- **EXERCISE INSTRUCTIONS**: Locate, in the data below, the line that contains "BMW Serie 5 G30 (45, 1695)" and the line that contains "BMW Serie X3 F25 (46, 2010)"; reproduce exactly those two lines and every line between them, nothing more.

-- DATA FOR THIS EXERCISE follows --

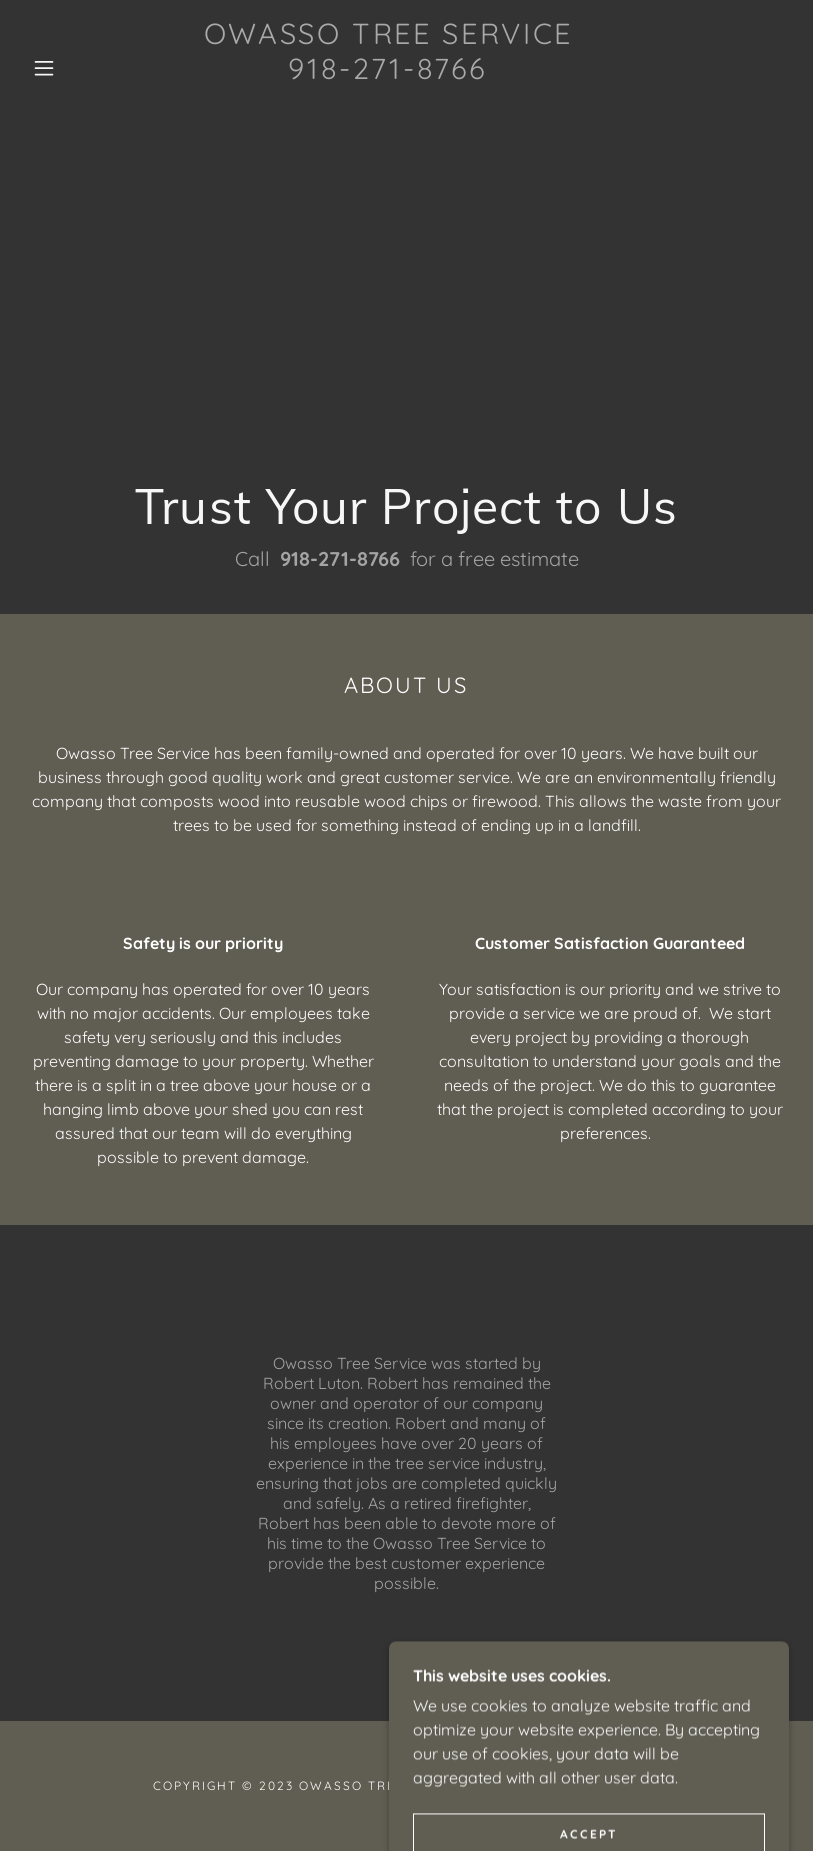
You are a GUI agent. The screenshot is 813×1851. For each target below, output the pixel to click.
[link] (388, 108)
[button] (44, 68)
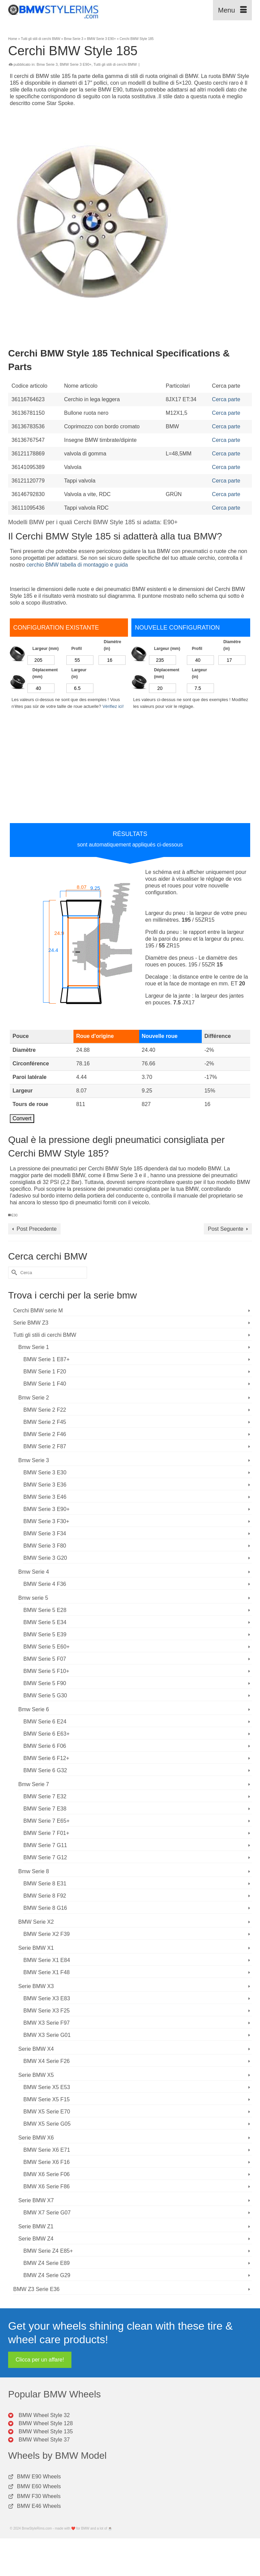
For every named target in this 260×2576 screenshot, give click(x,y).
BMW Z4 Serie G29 (46, 2275)
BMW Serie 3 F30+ (46, 1521)
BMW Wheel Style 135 (46, 2431)
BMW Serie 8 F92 (44, 1896)
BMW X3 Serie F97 (46, 2023)
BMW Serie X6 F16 (46, 2162)
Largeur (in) (79, 673)
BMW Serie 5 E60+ (46, 1647)
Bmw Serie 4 (33, 1572)
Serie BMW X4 (36, 2049)
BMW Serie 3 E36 (44, 1485)
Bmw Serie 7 (33, 1784)
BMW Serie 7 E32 (44, 1796)
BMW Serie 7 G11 (45, 1845)
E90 (15, 1215)
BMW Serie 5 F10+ (46, 1671)
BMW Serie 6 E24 (44, 1721)
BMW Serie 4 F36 (44, 1584)
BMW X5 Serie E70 (46, 2111)
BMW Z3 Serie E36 (36, 2289)
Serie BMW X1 (36, 1948)
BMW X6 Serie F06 (46, 2174)
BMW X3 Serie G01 (47, 2035)
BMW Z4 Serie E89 (46, 2263)
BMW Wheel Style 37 (44, 2439)
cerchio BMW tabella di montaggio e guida (77, 565)
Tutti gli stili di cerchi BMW (115, 64)
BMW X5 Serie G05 (47, 2124)
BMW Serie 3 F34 (44, 1533)
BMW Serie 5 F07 (44, 1659)
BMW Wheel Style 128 (46, 2423)
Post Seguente (225, 1229)
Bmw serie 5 (33, 1598)
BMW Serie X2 (36, 1922)
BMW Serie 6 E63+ (46, 1734)
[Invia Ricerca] (13, 1273)
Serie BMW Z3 (30, 1323)
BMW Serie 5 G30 (45, 1695)
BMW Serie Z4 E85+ (48, 2251)
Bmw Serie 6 (33, 1709)
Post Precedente (37, 1229)
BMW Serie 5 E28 (44, 1610)
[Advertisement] (130, 122)
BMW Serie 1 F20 (44, 1371)
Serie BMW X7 (36, 2200)
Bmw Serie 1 (33, 1347)
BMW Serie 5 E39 (44, 1634)
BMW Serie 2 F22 (44, 1410)
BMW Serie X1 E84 (46, 1960)
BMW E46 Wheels (39, 2506)
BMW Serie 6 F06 (44, 1746)
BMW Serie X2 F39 (46, 1934)
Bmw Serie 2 (33, 1398)
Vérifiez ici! (113, 706)
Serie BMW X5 (36, 2075)
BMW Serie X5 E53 (46, 2087)
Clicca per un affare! (40, 2360)
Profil (76, 648)
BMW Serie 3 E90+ (75, 64)
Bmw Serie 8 (33, 1871)
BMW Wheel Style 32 (44, 2415)
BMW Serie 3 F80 (44, 1546)
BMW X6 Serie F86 (46, 2186)
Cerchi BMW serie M (38, 1310)
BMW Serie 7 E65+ (46, 1821)
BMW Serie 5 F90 (44, 1683)
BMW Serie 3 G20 (45, 1558)
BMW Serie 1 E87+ (46, 1359)
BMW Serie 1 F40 (44, 1384)
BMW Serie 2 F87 (44, 1446)
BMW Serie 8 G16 (45, 1908)
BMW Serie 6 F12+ (46, 1758)
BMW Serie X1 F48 (46, 1972)
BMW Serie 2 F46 (44, 1434)
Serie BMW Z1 (35, 2226)
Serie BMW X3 (36, 1986)
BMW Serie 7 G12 (45, 1857)
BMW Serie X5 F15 (46, 2099)
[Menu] (232, 10)
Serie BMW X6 (36, 2138)
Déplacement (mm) (45, 673)
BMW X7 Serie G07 (47, 2212)
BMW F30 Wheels (39, 2496)
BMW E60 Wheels (39, 2486)
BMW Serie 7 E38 (44, 1809)
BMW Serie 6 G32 (45, 1770)
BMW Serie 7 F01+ (46, 1833)
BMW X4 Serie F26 (46, 2061)
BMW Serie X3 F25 (46, 2010)
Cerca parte (226, 399)
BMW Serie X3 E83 (46, 1998)
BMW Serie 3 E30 (44, 1472)
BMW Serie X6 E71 (46, 2150)
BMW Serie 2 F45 (44, 1422)
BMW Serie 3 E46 (44, 1497)
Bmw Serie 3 (47, 64)
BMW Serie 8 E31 (44, 1883)
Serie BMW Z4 (35, 2239)
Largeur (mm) (45, 648)
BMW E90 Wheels (39, 2476)
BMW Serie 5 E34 (44, 1622)
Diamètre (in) (112, 645)
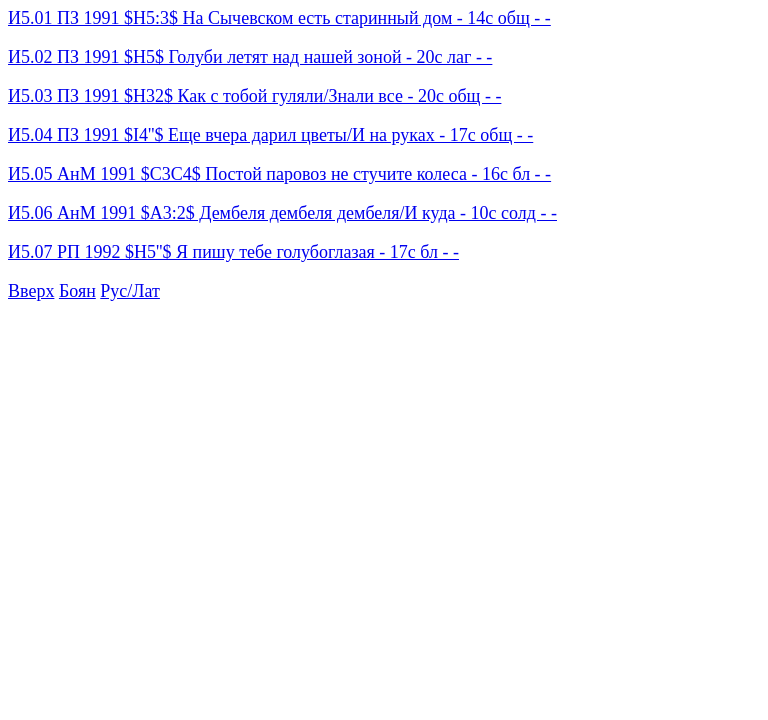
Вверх (31, 291)
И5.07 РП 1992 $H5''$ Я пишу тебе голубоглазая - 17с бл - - (233, 252)
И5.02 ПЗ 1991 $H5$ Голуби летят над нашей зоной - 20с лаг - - (250, 57)
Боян (77, 291)
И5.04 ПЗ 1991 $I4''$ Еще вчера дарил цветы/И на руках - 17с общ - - (270, 135)
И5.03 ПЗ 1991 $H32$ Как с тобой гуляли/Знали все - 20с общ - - (254, 96)
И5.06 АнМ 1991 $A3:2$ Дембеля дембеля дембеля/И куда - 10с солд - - (282, 213)
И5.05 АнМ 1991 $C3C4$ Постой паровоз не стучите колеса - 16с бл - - (279, 174)
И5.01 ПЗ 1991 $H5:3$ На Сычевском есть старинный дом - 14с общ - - (279, 18)
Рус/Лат (130, 291)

-- DATA FOR THIS EXERCISE concluded --

- **ANSWER AREA**:
BMW Serie 5 G30 (45, 1695)
BMW Serie Z4 E85+ (48, 2251)
Bmw Serie 6 (33, 1709)
Post Precedente (37, 1229)
BMW Serie 5 E28 (44, 1610)
[Advertisement] (130, 122)
BMW Serie 1 F20 (44, 1371)
Serie BMW X7 (36, 2200)
Bmw Serie 1 (33, 1347)
BMW Serie 5 E39 (44, 1634)
BMW Serie 2 F22 (44, 1410)
BMW Serie X1 E84 (46, 1960)
BMW E46 Wheels (39, 2506)
BMW Serie 6 F06 (44, 1746)
BMW Serie X2 F39 (46, 1934)
Bmw Serie 2 (33, 1398)
Vérifiez ici! (113, 706)
Serie BMW X5 (36, 2075)
BMW Serie X5 E53 (46, 2087)
Clicca per un affare! (40, 2360)
Profil (76, 648)
BMW Serie 3 E90+ (75, 64)
Bmw Serie 8 (33, 1871)
BMW Wheel Style 32 (44, 2415)
BMW Serie 3 F80 (44, 1546)
BMW X6 Serie F86 (46, 2186)
Cerchi BMW serie M (38, 1310)
BMW Serie 7 E65+ (46, 1821)
BMW Serie 5 F90 (44, 1683)
BMW Serie 3 G20 (45, 1558)
BMW Serie 1 E87+ (46, 1359)
BMW Serie 1 F40 (44, 1384)
BMW Serie 2 F87 (44, 1446)
BMW Serie 8 G16 (45, 1908)
BMW Serie 6 F12+ (46, 1758)
BMW Serie X1 F48 (46, 1972)
BMW Serie 2 F46 (44, 1434)
Serie BMW Z1 (35, 2226)
Serie BMW X3 (36, 1986)
BMW Serie 7 G12 (45, 1857)
BMW Serie X5 F15 (46, 2099)
[Menu] (232, 10)
Serie BMW X6 (36, 2138)
Déplacement (mm) (45, 673)
BMW X7 Serie G07 (47, 2212)
BMW F30 Wheels (39, 2496)
BMW E60 Wheels (39, 2486)
BMW Serie 7 E38 (44, 1809)
BMW Serie 6 G32 (45, 1770)
BMW Serie 7 F01+ (46, 1833)
BMW X4 Serie F26 (46, 2061)
BMW Serie X3 F25 (46, 2010)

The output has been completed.